— Required work —
Below this line is the material. Write out only its lines from the one containing "This screenshot has width=1568, height=937." through the one containing "What do you see at coordinates (65, 2290)", both kept, exactly.

— Records to use —
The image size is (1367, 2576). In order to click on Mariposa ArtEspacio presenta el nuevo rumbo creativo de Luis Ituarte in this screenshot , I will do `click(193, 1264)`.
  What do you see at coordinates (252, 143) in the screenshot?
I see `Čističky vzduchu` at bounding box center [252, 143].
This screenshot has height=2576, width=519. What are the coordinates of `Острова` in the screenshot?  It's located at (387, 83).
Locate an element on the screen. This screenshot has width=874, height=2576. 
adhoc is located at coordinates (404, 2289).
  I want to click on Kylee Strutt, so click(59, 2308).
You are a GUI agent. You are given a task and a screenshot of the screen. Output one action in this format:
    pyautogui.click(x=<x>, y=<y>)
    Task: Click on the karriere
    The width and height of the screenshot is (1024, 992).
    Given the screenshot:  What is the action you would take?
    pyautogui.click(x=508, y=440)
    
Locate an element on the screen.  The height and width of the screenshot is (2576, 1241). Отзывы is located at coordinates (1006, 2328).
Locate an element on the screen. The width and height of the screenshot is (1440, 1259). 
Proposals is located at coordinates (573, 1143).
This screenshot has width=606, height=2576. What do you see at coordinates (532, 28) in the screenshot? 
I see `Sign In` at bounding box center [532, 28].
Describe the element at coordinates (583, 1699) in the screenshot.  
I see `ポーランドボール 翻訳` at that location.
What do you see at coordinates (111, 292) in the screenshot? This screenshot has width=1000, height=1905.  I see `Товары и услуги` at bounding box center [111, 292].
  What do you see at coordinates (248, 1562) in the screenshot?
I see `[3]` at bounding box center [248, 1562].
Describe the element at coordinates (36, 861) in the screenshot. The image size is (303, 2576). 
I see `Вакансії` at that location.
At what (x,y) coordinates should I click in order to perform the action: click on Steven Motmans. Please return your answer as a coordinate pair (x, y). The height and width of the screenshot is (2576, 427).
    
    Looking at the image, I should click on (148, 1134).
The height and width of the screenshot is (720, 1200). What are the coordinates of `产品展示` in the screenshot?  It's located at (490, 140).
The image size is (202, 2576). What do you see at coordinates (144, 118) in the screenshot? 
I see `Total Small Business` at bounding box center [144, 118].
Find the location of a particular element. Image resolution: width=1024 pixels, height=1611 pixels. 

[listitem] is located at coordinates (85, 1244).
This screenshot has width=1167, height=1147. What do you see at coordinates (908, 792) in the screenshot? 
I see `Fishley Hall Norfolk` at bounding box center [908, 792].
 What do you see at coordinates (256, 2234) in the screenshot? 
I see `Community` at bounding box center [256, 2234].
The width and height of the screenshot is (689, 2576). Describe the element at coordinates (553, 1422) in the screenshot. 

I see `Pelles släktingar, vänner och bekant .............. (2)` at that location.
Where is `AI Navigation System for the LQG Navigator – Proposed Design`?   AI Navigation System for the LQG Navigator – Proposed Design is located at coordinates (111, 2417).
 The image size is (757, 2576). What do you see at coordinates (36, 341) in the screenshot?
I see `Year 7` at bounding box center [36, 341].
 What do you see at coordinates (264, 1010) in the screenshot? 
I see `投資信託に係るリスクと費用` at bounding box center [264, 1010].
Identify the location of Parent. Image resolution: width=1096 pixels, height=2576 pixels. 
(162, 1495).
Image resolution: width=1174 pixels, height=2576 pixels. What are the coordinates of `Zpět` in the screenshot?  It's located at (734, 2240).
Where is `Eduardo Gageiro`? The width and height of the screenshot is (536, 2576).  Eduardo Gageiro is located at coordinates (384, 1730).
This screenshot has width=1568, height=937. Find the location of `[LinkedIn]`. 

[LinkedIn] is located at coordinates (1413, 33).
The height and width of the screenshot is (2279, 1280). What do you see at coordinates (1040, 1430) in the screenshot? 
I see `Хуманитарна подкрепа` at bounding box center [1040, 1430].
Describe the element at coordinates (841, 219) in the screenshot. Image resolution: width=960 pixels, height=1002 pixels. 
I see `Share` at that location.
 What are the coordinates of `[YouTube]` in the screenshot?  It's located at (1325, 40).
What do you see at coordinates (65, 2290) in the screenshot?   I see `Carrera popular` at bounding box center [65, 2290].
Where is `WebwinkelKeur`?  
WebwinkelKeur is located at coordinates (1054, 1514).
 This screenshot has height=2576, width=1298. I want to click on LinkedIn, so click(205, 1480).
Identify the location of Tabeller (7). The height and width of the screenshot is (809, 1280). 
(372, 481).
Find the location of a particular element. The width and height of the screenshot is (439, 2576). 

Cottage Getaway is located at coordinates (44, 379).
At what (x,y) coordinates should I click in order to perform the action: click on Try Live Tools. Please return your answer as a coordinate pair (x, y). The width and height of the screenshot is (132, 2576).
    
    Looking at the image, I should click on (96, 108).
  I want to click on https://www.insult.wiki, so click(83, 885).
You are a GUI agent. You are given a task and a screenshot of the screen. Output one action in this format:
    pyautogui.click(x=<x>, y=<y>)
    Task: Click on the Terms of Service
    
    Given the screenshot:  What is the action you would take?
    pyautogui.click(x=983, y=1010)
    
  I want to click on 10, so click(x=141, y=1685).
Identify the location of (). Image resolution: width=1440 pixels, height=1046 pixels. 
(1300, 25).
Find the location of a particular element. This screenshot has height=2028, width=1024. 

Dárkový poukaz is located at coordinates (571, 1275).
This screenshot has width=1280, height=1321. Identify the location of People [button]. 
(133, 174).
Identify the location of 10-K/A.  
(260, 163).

— Solution to this problem —
This screenshot has width=1568, height=937. Find the location of `[LinkedIn]`. 

[LinkedIn] is located at coordinates (1413, 33).
The height and width of the screenshot is (2279, 1280). What do you see at coordinates (1040, 1430) in the screenshot? 
I see `Хуманитарна подкрепа` at bounding box center [1040, 1430].
Describe the element at coordinates (841, 219) in the screenshot. Image resolution: width=960 pixels, height=1002 pixels. 
I see `Share` at that location.
 What are the coordinates of `[YouTube]` in the screenshot?  It's located at (1325, 40).
What do you see at coordinates (65, 2290) in the screenshot?   I see `Carrera popular` at bounding box center [65, 2290].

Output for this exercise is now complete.